**Recorded information:**
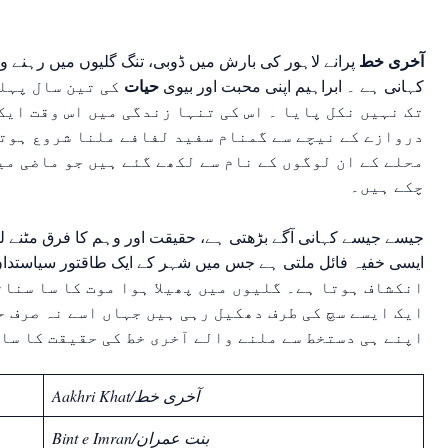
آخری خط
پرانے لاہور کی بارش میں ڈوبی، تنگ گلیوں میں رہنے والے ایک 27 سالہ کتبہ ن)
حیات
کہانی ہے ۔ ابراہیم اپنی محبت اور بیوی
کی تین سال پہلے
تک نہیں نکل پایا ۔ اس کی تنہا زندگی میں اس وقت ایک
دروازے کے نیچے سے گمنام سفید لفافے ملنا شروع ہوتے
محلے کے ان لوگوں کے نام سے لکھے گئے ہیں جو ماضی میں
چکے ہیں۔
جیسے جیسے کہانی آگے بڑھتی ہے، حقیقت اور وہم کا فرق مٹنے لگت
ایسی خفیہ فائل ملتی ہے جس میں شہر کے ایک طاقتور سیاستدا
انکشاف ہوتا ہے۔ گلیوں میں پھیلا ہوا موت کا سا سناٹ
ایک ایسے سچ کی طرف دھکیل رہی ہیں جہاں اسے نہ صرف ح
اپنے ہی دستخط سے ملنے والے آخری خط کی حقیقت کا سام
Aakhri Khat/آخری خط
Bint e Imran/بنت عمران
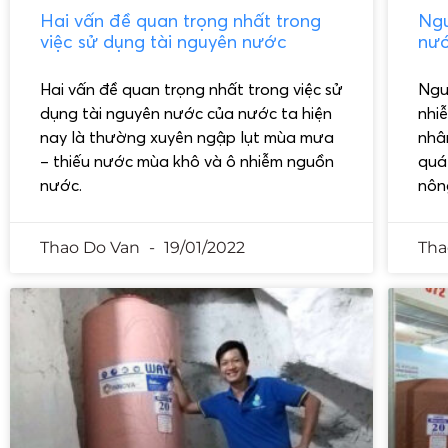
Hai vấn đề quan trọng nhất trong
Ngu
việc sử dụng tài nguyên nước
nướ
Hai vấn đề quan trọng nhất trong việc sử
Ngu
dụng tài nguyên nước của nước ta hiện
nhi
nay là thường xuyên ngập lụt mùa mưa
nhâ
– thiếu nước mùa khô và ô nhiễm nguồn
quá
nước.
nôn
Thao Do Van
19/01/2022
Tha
==
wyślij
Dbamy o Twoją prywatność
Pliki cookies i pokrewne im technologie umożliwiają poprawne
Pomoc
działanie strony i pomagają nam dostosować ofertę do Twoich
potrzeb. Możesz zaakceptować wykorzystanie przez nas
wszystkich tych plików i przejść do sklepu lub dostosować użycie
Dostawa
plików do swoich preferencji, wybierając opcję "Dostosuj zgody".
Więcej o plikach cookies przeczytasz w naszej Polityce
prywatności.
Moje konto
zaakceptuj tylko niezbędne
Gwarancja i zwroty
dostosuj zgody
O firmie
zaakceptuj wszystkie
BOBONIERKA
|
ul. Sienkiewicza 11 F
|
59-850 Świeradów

**Task description:** Using the records above, copy word for word the line with "Pliki cookies i", the line with "59-850 Świeradów", and every line between them.

**Solution for this task:**
Pliki cookies i pokrewne im technologie umożliwiają poprawne
Pomoc
działanie strony i pomagają nam dostosować ofertę do Twoich
potrzeb. Możesz zaakceptować wykorzystanie przez nas
wszystkich tych plików i przejść do sklepu lub dostosować użycie
Dostawa
plików do swoich preferencji, wybierając opcję "Dostosuj zgody".
Więcej o plikach cookies przeczytasz w naszej Polityce
prywatności.
Moje konto
zaakceptuj tylko niezbędne
Gwarancja i zwroty
dostosuj zgody
O firmie
zaakceptuj wszystkie
BOBONIERKA
|
ul. Sienkiewicza 11 F
|
59-850 Świeradów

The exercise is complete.